No_Weak_Heart writes "As reported here back in August, October 15th is the day Microsoft set to ban third party clients from logging in to their IM service. This eWeek article notes that the day is upon us, and MS is offering few details about its progress in creating licensing agreements to continue access. The licensing issue was previously discussed here. And my copy of Fire cannot log in. Anyone else find their IM clients non-responsive?"

21 of 422 comments (clear)

  1. Trillian seems ok by Stripes007 · · Score: 4, Informative

    My trillian .74F seems to be responsive

    --
    Stripes: Because stars are overrated
    1. Re:Trillian seems ok by mubar · · Score: 2, Informative

      I second that. Currently the upgraded Trillian Basic 0.74 F works just fine.

  2. Gaim... by Captain+Large+Face · · Score: 2

    Seems to be running OK at the moment..

    1. Re:Gaim... by admbws · · Score: 2, Interesting

      I have just tried gaim. Disconnects immediately with the error, 'Protocol not supported'.

    2. Re:Gaim... by Stween · · Score: 5, Informative

      You're probably running an old version of Gaim if you're getting that message.

      MSN Protocol v9 has been supported for a version or two now.

      I just tried my Gaim 0.70 here (haven't updated to 0.71 yet), and it works perfectly. And it's quite definately not the 15th any more :)

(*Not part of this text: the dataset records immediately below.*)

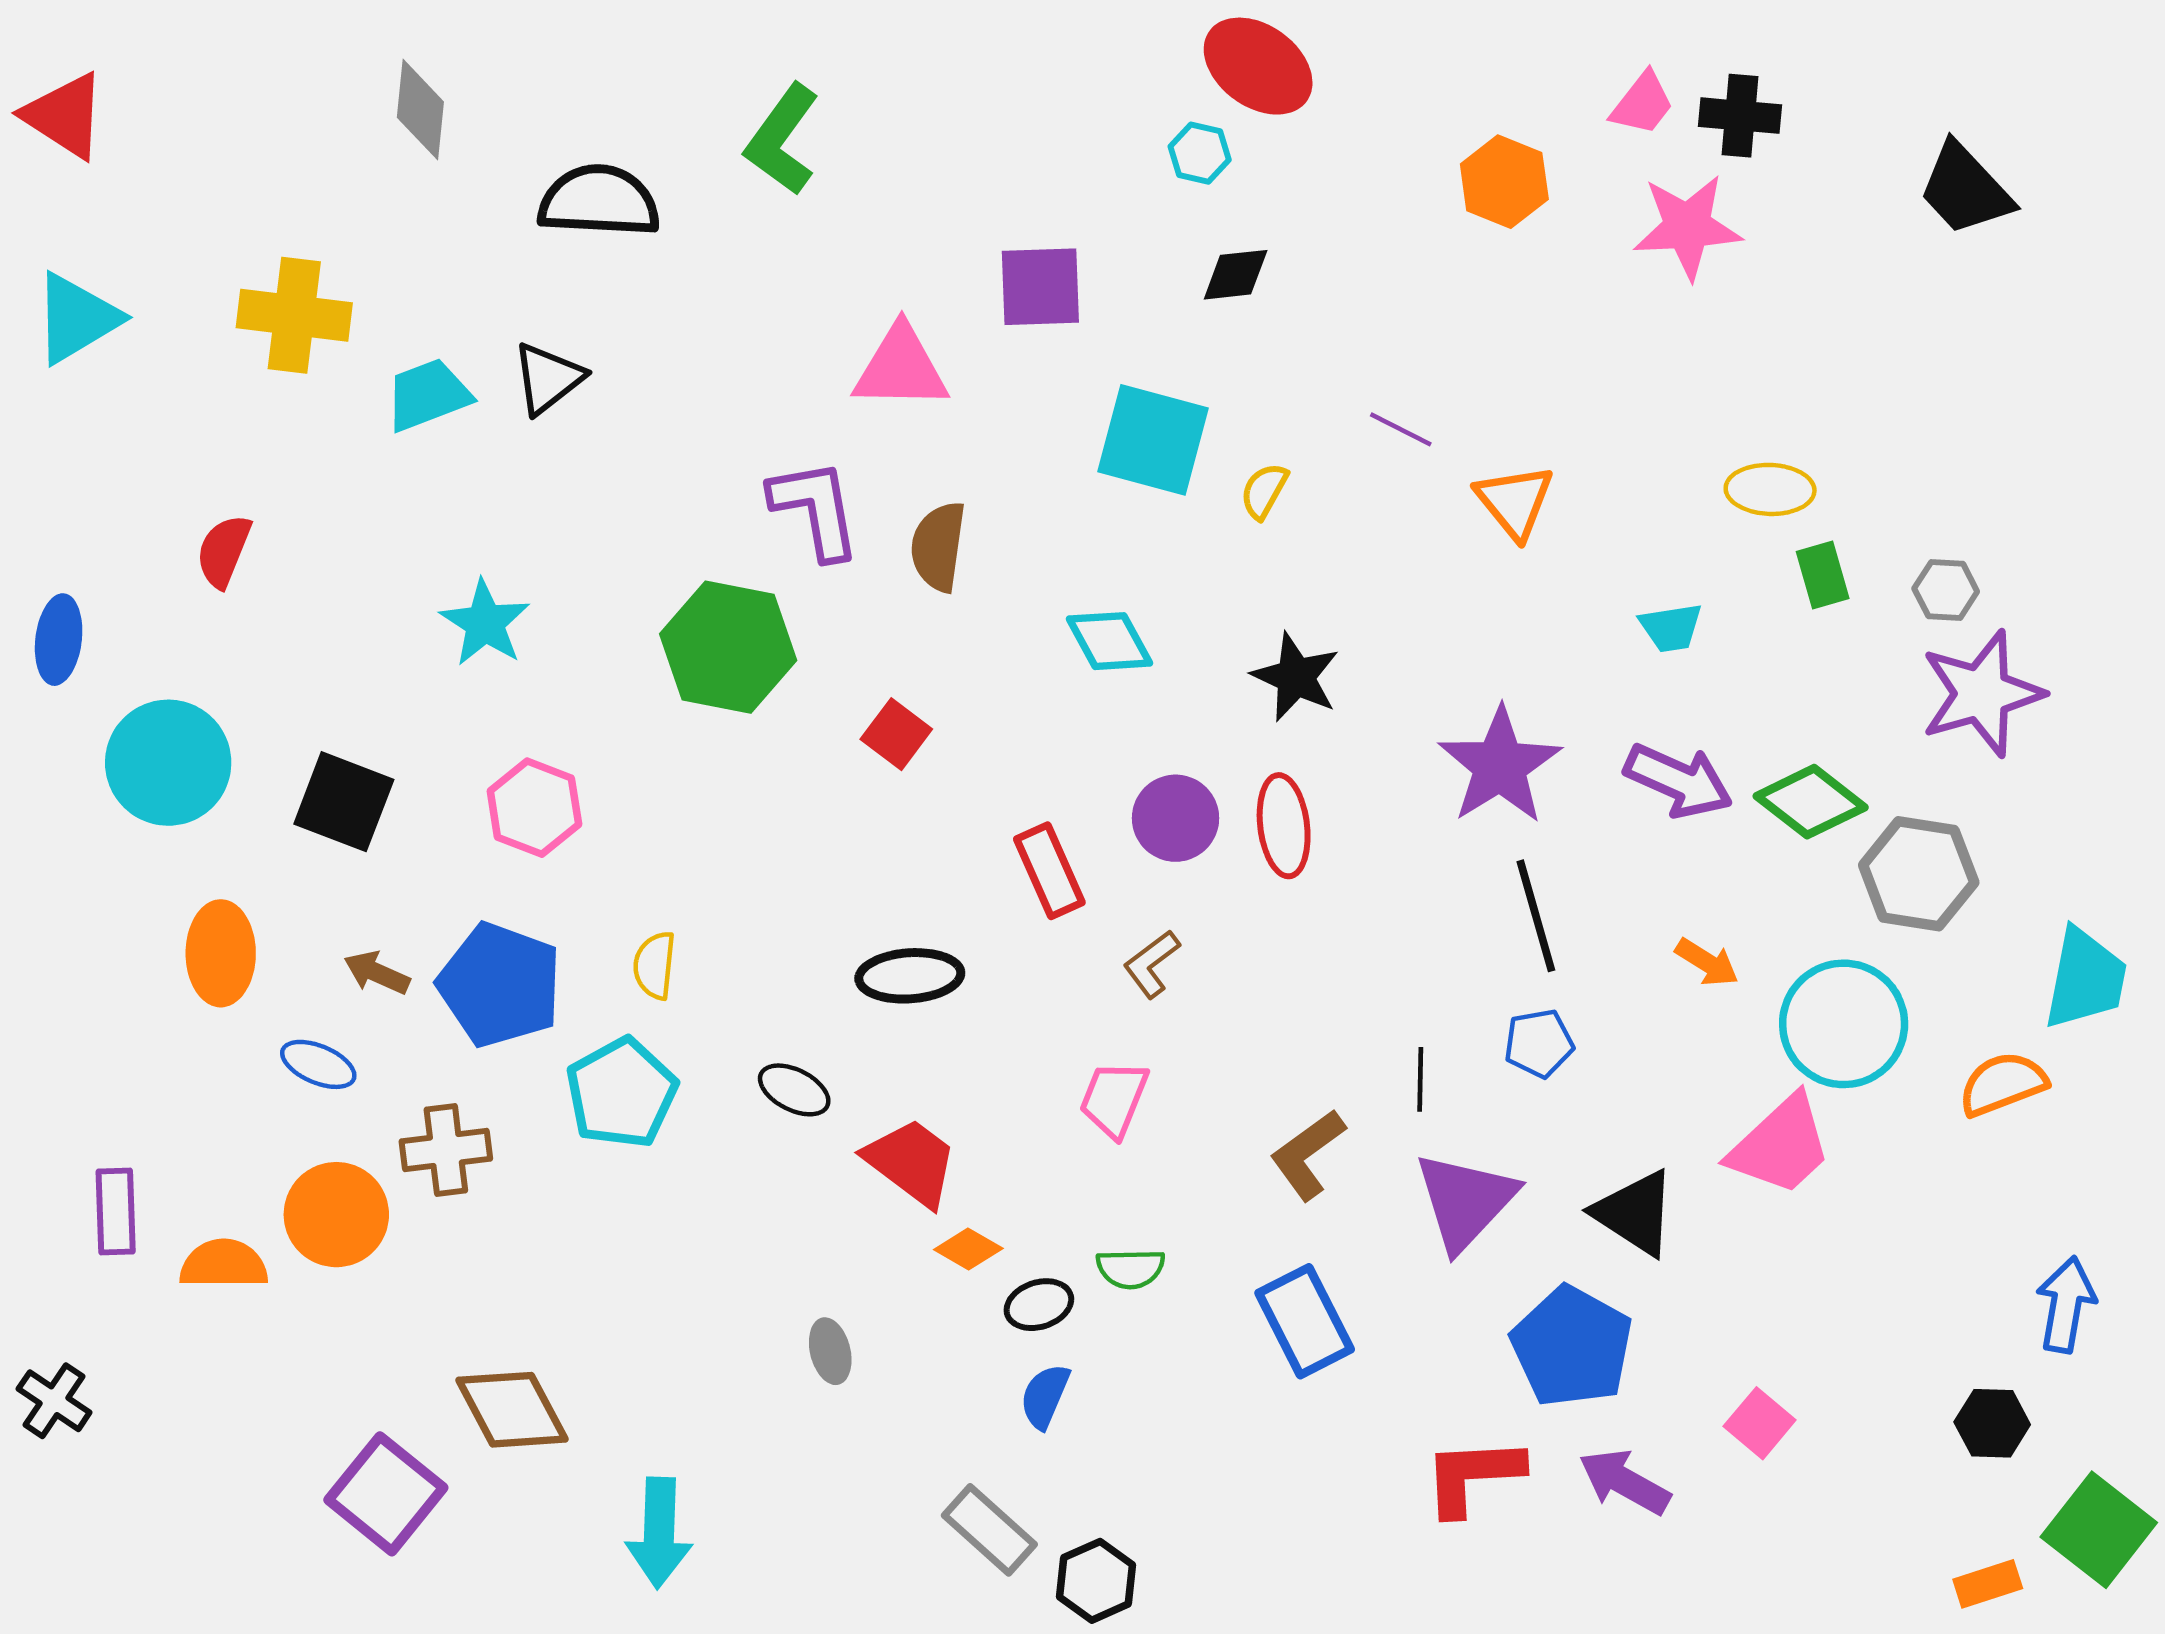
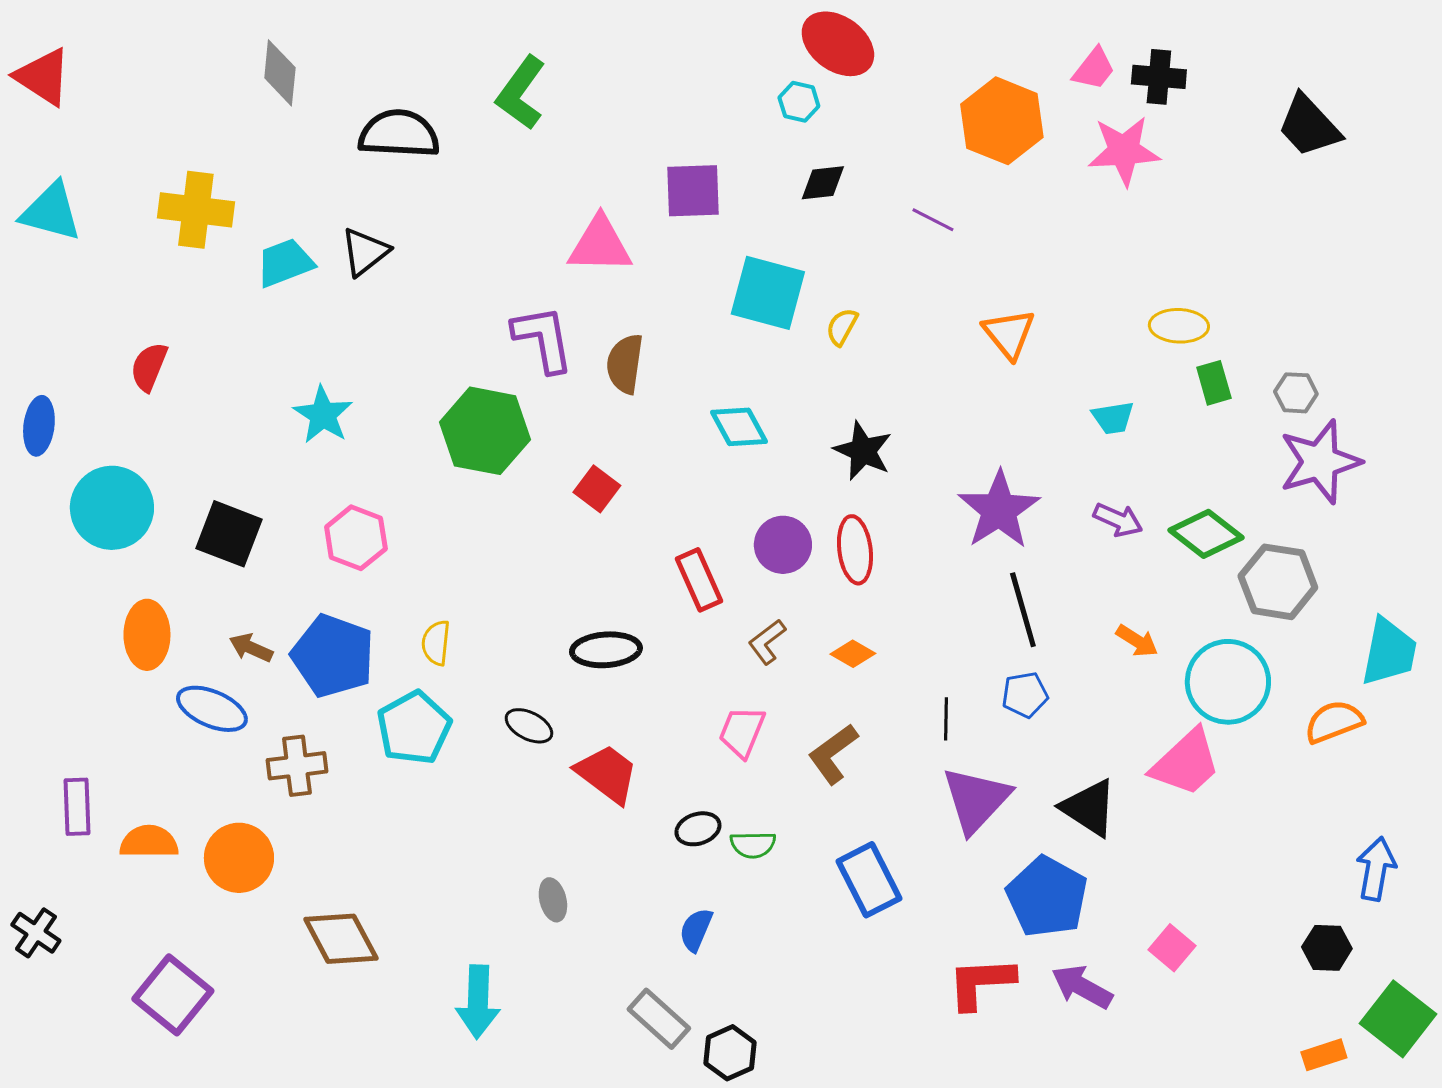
orange hexagon: (1504, 182) -> (1002, 121), size x1.4
cyan triangle: (77, 318) -> (51, 212), turned 46
purple line: (1401, 429) -> (933, 220), moved
purple arrow: (1678, 781) -> (1118, 520), size x0.7
blue ellipse: (318, 1064) -> (212, 709), size x1.4
brown L-shape: (1308, 1154) -> (833, 754), moved
orange circle: (336, 1215) -> (239, 858), moved
orange diamond: (968, 1249) -> (853, 654), moved
black ellipse: (1039, 1305) -> (698, 829), moved
purple square: (386, 1494) -> (173, 995), moved
cyan arrow: (659, 1533) -> (478, 1002), moved

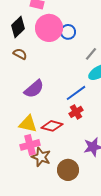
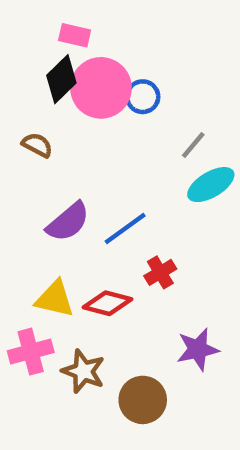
black diamond: (18, 27) -> (61, 79), moved
blue line: (76, 93) -> (125, 229), moved
pink cross: (30, 145) -> (31, 352), moved

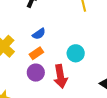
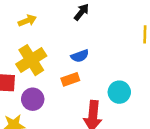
purple circle: (36, 73) -> (33, 99), moved

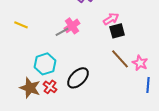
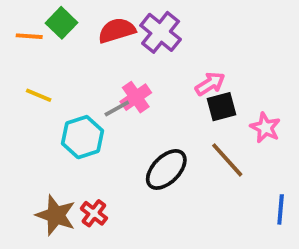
pink star: (140, 63) -> (265, 128), moved
cyan hexagon: (45, 64) -> (82, 137), moved
black ellipse: (78, 78) -> (166, 169), moved

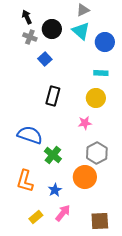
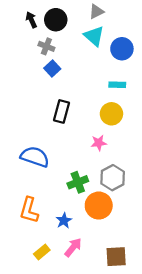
black circle: (52, 29) -> (56, 20), moved
gray cross: (30, 37) -> (46, 46), moved
green cross: (53, 155) -> (78, 182), moved, turned 30

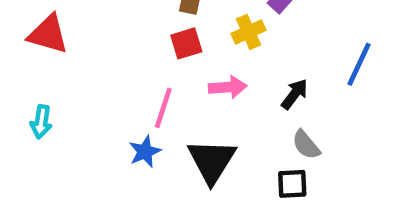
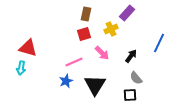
red triangle: (48, 34) -> (28, 48), moved
pink arrow: (228, 87) -> (102, 53), turned 49
pink line: (163, 108) -> (74, 62), turned 48

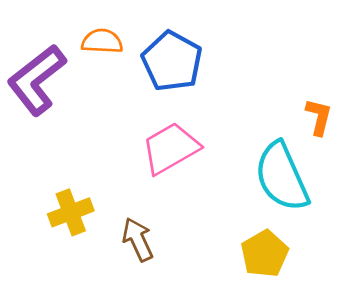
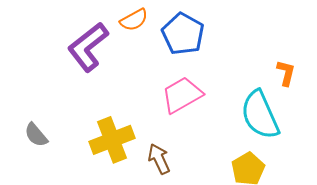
orange semicircle: (102, 41) -> (134, 20), turned 148
yellow cross: (71, 212) -> (112, 140), size x1.4

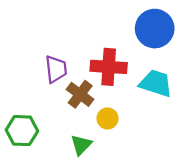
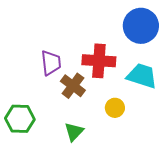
yellow circle: (108, 118) -> (115, 108), moved

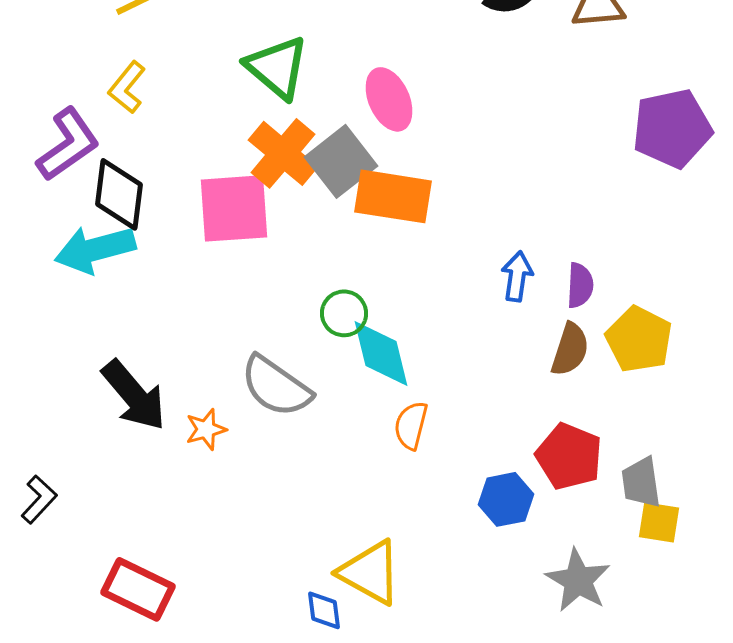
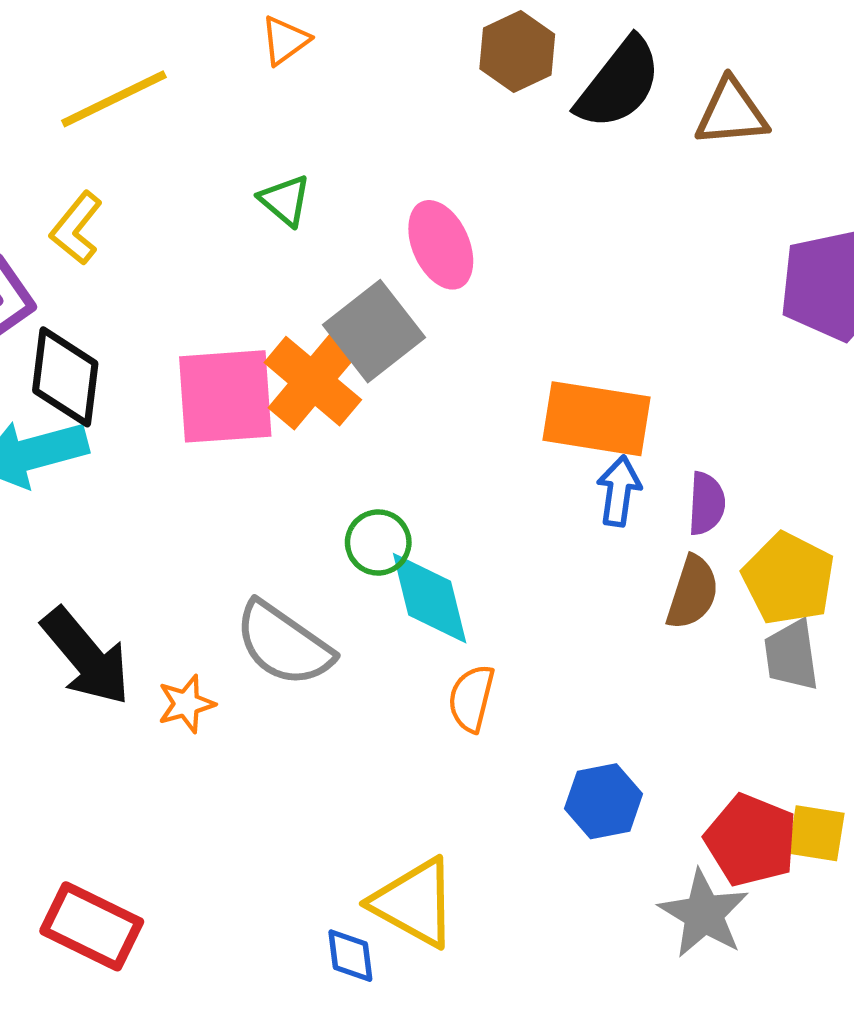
green triangle: (277, 67) -> (285, 200), size x0.6
orange cross: (283, 153) -> (313, 381), moved
orange rectangle: (393, 196) -> (597, 419), moved
red pentagon: (569, 456) -> (751, 840), moved
gray trapezoid: (641, 482) -> (791, 655), moved

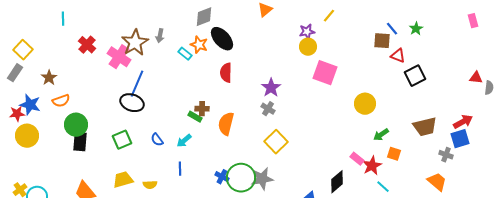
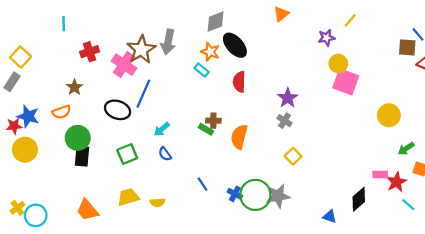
gray arrow: (160, 36) -> (168, 42), size x1.6
red cross: (87, 45) -> (90, 52), turned 30
yellow circle: (308, 47) -> (338, 64), moved
cyan rectangle: (185, 54) -> (202, 70), moved
brown star: (49, 78) -> (74, 87), moved
black ellipse: (132, 103) -> (118, 110), moved
cyan arrow: (184, 141) -> (162, 129), moved
yellow square: (276, 142) -> (293, 156), size x0.7
pink rectangle: (357, 159) -> (380, 174), turned -40
blue line: (180, 169) -> (203, 184), moved, turned -32

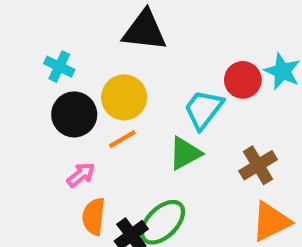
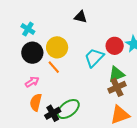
black triangle: (144, 31) -> (81, 17), moved, size x0.6
orange line: (122, 139) -> (54, 67), turned 72
green triangle: (185, 153) -> (116, 74), moved

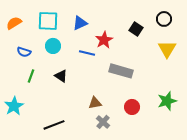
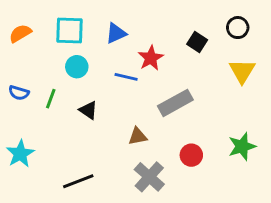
blue semicircle: (24, 52) -> (19, 93), moved
gray rectangle: (121, 71) -> (175, 103), turned -45
green line: (31, 76) -> (51, 99), moved
brown triangle: (95, 103) -> (138, 136), moved
gray cross: (103, 122) -> (149, 177), size x1.5

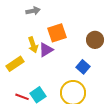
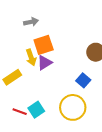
orange square: (57, 33) -> (44, 45), moved

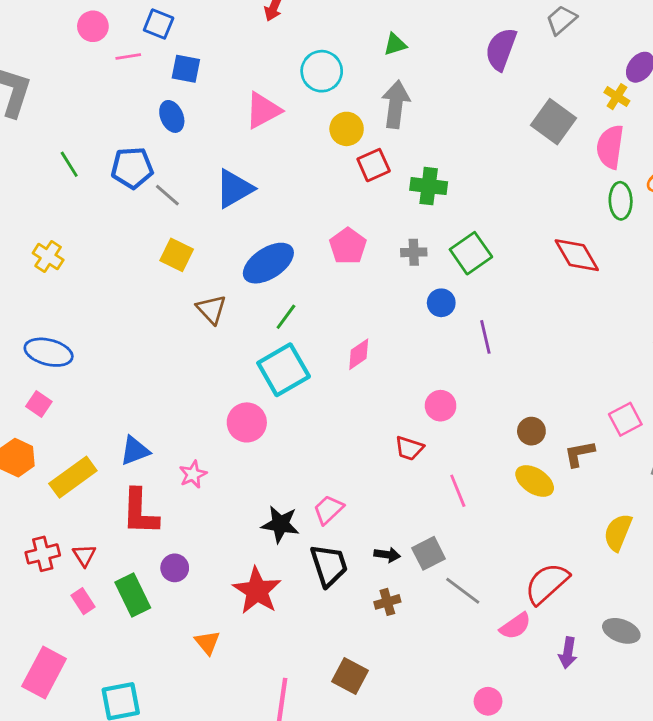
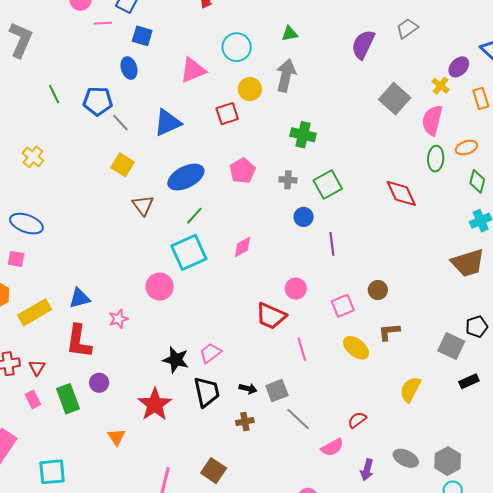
red square: (374, 165) -> (227, 114), moved
pink square: (39, 404) -> (16, 259), turned -30
pink square: (625, 419) -> (343, 306), moved
brown circle: (531, 431) -> (378, 290), moved
red trapezoid: (409, 448) -> (271, 316), size x1.5
red semicircle: (547, 583) -> (357, 420), size x0.6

    3. Re:Gaim... by mrjb · · Score: 2, Informative

      tried installing 0.71 and got an error 'Protocol MSN failed to load." -- This can be fixed by installing SSL support first, THEN running ./configure, make and make install. SSL support reportedly can be installed with apt-get install gnutls7-dev, good luck all!

      --
      Visit http://ringbreak.dnd.utwente.nl/~mrjb/growingbettersoftware to download your free copy of the book
  3. Just upgrade by colinleroy · · Score: 2

    Ayttm (shameless plug) works. So does Gaim (AFAIK) (ok, it's here...) and most major open-source MSN clients (since a few weeks at least, they use the new protocol). The ban isn't really a ban, that's really mainly a security improvement.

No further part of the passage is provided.